I had a vegetable garden a couple of years back and it attracted Monarch butterflies, which are rare, as well as hummingbirds and adorable looking lady bugs.
Summersweet Ruby Spice from backyard. They are also very pleasantly fragrant and in the fall the leaves turn yellow gold.
Kaik, I knew I had seen the Ruby Spice before during my in meanderings in the mountains. Here in Japan we have this plant in tree form. It's called "Ryoubu". I have always wanted this tree in my garden because all the critters flock to it's sweet smelling flowers, but it doesn't start to flower until it is a mature tree towering over everything. I had no idea there was a shrub form that grew in North America! I checked online and they sell it here as "Amerika-ryoubu". It also has a beautiful pink hybrid called "pink spire". Thanks for the valuable information!
I also finally found butterfly weed here at a nursery for the first time. It is great for attracting monarchs as both a host plant and a nectar plant.There is a tropical butterfly that uses the milkweed as a host plant. Often times a late summer typhoon will scoop up tropical butterflies from Taiwan and then dump them on Japan where they survive till the frost. Hopefully I can get a few to come to my garden.

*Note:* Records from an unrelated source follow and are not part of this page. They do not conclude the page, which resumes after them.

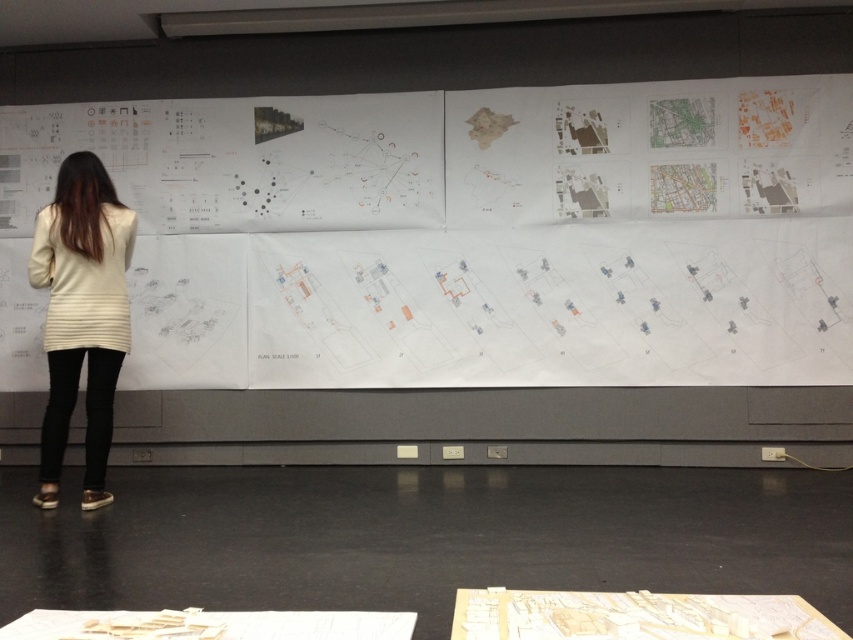 Question: Which object is farther from the camera taking this photo?

Choices:
 (A) white paper at upper center
 (B) creamy beige sweater at left

Answer: (A)

Question: Observing the image, what is the correct spatial positioning of white paper at upper center in reference to creamy beige sweater at left?

Choices:
 (A) left
 (B) right

Answer: (B)

Question: Can you confirm if white paper at upper center is positioned to the left of creamy beige sweater at left?

Choices:
 (A) no
 (B) yes

Answer: (A)

Question: Is white paper at upper center to the right of creamy beige sweater at left from the viewer's perspective?

Choices:
 (A) no
 (B) yes

Answer: (B) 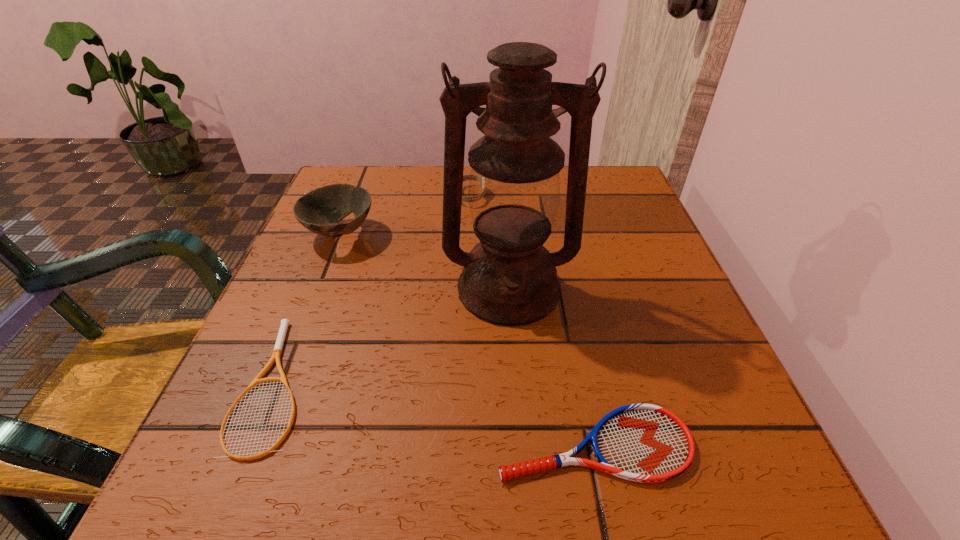 Find the location of a particular element. The image size is (960, 540). object present at the near right corner is located at coordinates (646, 443).

Identify the location of free space at the far edge of the desktop. (434, 166).

Where is `vacant region at the near edge of the desktop`? This screenshot has width=960, height=540. vacant region at the near edge of the desktop is located at coordinates coord(475,485).

In order to click on vacant space at the left edge of the desktop in this screenshot , I will do `click(359, 237)`.

Find the location of a particular element. The image size is (960, 540). vacant region at the right edge of the desktop is located at coordinates (686, 353).

Where is `free space at the far left corner of the desktop`? The height and width of the screenshot is (540, 960). free space at the far left corner of the desktop is located at coordinates (374, 219).

The image size is (960, 540). Find the location of `free space at the far right corner of the desktop`. free space at the far right corner of the desktop is located at coordinates (619, 165).

Where is `vacant point located between the tallest object and the shortest object`? Image resolution: width=960 pixels, height=540 pixels. vacant point located between the tallest object and the shortest object is located at coordinates (393, 336).

This screenshot has height=540, width=960. What are the coordinates of `free space between the oil lamp and the right tennis racket` in the screenshot? It's located at (552, 366).

The image size is (960, 540). I want to click on free space between the oil lamp and the right tennis racket, so click(552, 366). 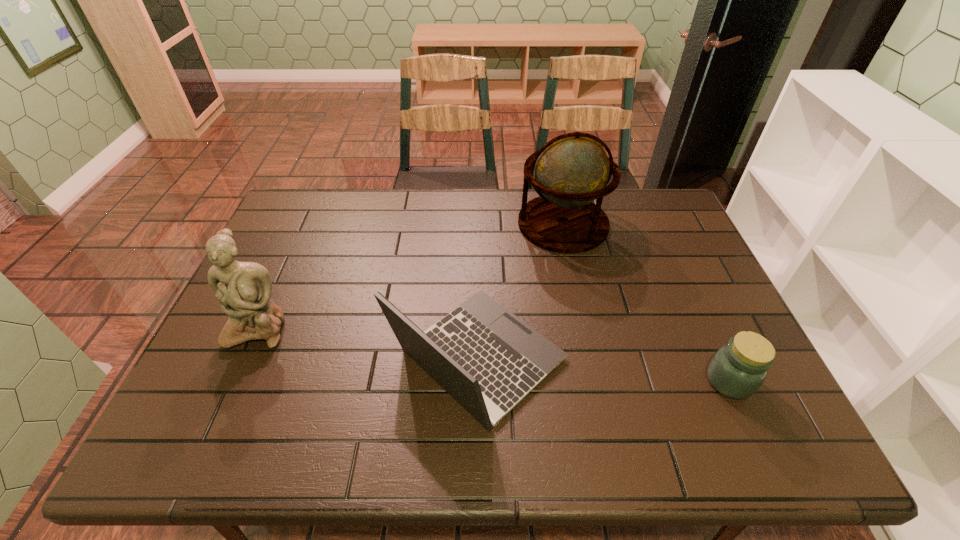 Locate an element on the screen. This screenshot has height=540, width=960. the farthest object is located at coordinates pyautogui.click(x=571, y=170).

Where is `figurine`? The width and height of the screenshot is (960, 540). figurine is located at coordinates (244, 289).

You are a GUI agent. You are given a task and a screenshot of the screen. Output one action in this format:
    pyautogui.click(x=<x>, y=<y>)
    Task: Click on the laptop_computer
    This screenshot has width=960, height=540.
    Given the screenshot: What is the action you would take?
    pyautogui.click(x=485, y=357)

Locate an element on the screen. The width and height of the screenshot is (960, 540). the shortest object is located at coordinates (737, 370).

I want to click on the rightmost object, so click(737, 370).

Find the location of a particular element. vacant space situated 0.240m on the front-facing side of the farthest object is located at coordinates (445, 224).

Identify the location of free space located on the front-facing side of the farthest object. This screenshot has height=540, width=960. (408, 224).

Where is `free location located 0.140m on the front-facing side of the farthest object`? The height and width of the screenshot is (540, 960). free location located 0.140m on the front-facing side of the farthest object is located at coordinates (475, 224).

Identify the location of free space located on the front-facing side of the leftmost object. The image size is (960, 540). (211, 432).

At what (x,y) coordinates should I click in order to perform the action: click on free location located at the front screen of the laptop_computer. Please return your answer as a coordinate pair (x, y). This screenshot has width=960, height=540. Looking at the image, I should click on (719, 359). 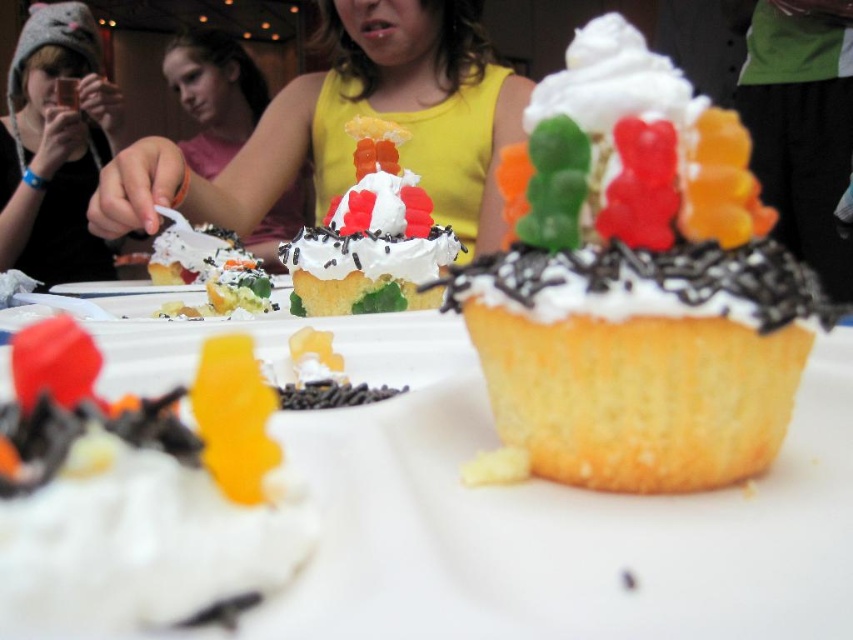 Question: Does yellow fabric at center appear under knitted gray hat at upper left?

Choices:
 (A) yes
 (B) no

Answer: (A)

Question: Which point is closer to the camera?

Choices:
 (A) knitted gray hat at upper left
 (B) yellow fabric at center
 (C) gummy bear cupcake at center

Answer: (C)

Question: Is yellow fabric at center to the right of knitted gray hat at upper left from the viewer's perspective?

Choices:
 (A) no
 (B) yes

Answer: (B)

Question: Observing the image, what is the correct spatial positioning of yellow cake with chocolate sprinkles at center in reference to gummy bear cupcake at center?

Choices:
 (A) below
 (B) above

Answer: (A)

Question: Based on their relative distances, which object is nearer to the yellow fabric at center?

Choices:
 (A) gummy bear cupcake at center
 (B) knitted gray hat at upper left

Answer: (A)

Question: Which object is the closest to the yellow fabric at center?

Choices:
 (A) knitted gray hat at upper left
 (B) white fluffy frosting at center

Answer: (A) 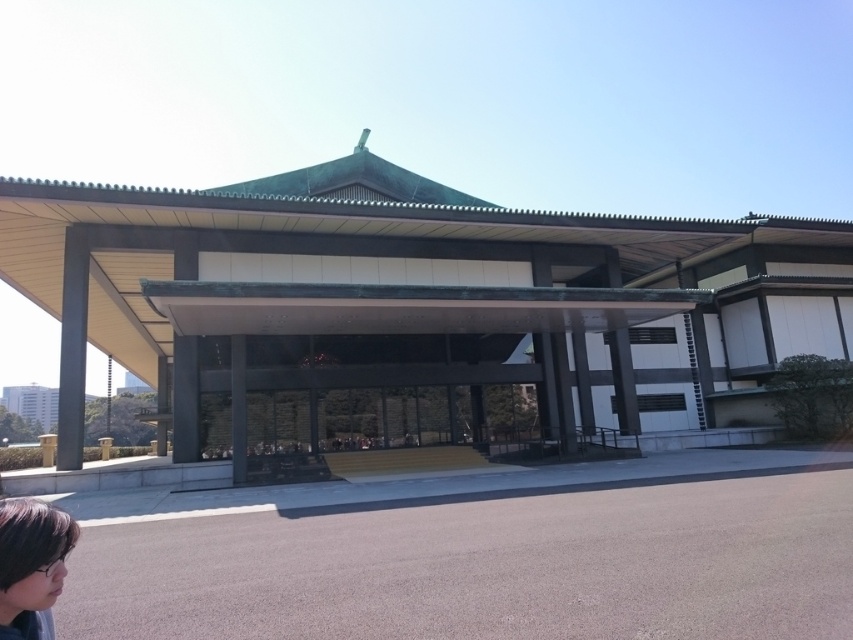 You are standing at the entrance of the traditional building and want to walk towards the point marked as point (25, 557). As you move forward, will the point marked as point (401, 365) become closer or farther away from you?

The point (401, 365) is further to the viewer than point (25, 557). So as you walk towards point (25, 557), the point (401, 365) will become farther away from you.

You are a visitor approaching the green matte building at center and dark brown hair at lower left. Which object is taller?

The green matte building at center is much taller than the dark brown hair at lower left. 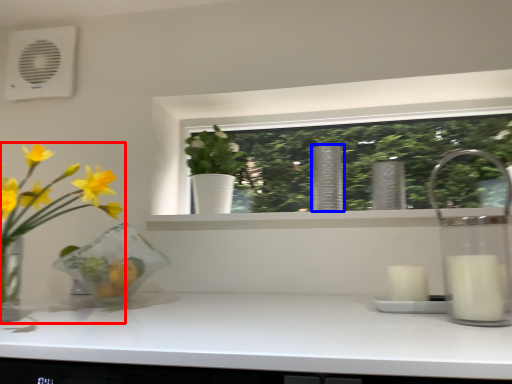 Question: Which object appears closest to the camera in this image, houseplant (highlighted by a red box) or vase (highlighted by a blue box)?

Choices:
 (A) houseplant
 (B) vase

Answer: (A) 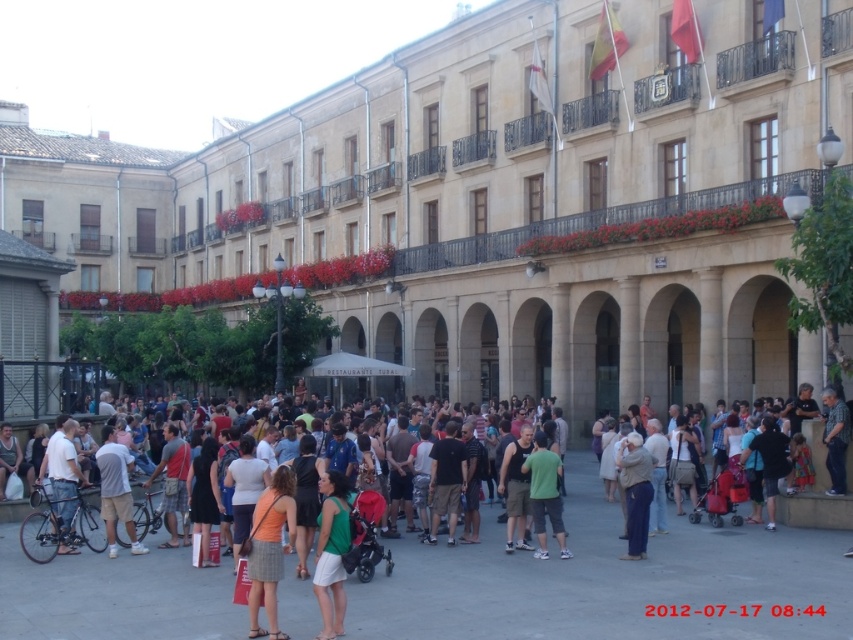 Who is more forward, (289, 612) or (318, 596)?

Positioned in front is point (318, 596).

Is point (715, 577) closer to camera compared to point (323, 524)?

No.

The width and height of the screenshot is (853, 640). In order to click on green cotton shirt at center in this screenshot , I will do `click(610, 580)`.

Does green matte dress at lower center have a smaller size compared to matte black bicycle at lower left?

Correct, green matte dress at lower center occupies less space than matte black bicycle at lower left.

Does green matte dress at lower center have a lesser height compared to matte black bicycle at lower left?

In fact, green matte dress at lower center may be taller than matte black bicycle at lower left.

Which is behind, point (338, 611) or point (74, 547)?

The point (74, 547) is more distant.

Where is `green matte dress at lower center`? This screenshot has width=853, height=640. green matte dress at lower center is located at coordinates (331, 554).

Is green matte dress at lower center positioned behind light beige fabric at center?

No, green matte dress at lower center is in front of light beige fabric at center.

Can you confirm if green matte dress at lower center is positioned below light beige fabric at center?

Yes.

Is point (335, 596) farther from camera compared to point (618, 456)?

Are you planning to plant in a vegetable garden this year? If you add some milkweed around your garden you will increase the possibility of seeing monarchs coming to your garden exponentially.
Bonsai (great thread) & VI ...we have Monarchs here, too, and they come for the milkweed. : ))
I can't start a garden, but do feed the birds.
Bluejays love their peanuts - they will cache them for later, and sometimes open and eat now. I have one who will take from my hand.
Crows love scraps - that piece of fat you cut off the roast? Yum. Or the turkey carcass? They will carry it off and pick it clean. They also make caches.
Europeans Starlings eat grubs and worms, but cat food will help them through the winter (it's high enough in protein). They are mimics, and will learn your 'whistle'. Have heard one who calls like the robin, and another who does a blue jay - they are hilarious!
Suet in the winter for the chickadees and robins, other songbirds that stay over the winter. We have a pair of woodpeckers that visit occasionally to feed on insects in the rotten branches. They have a nest in the back of the property.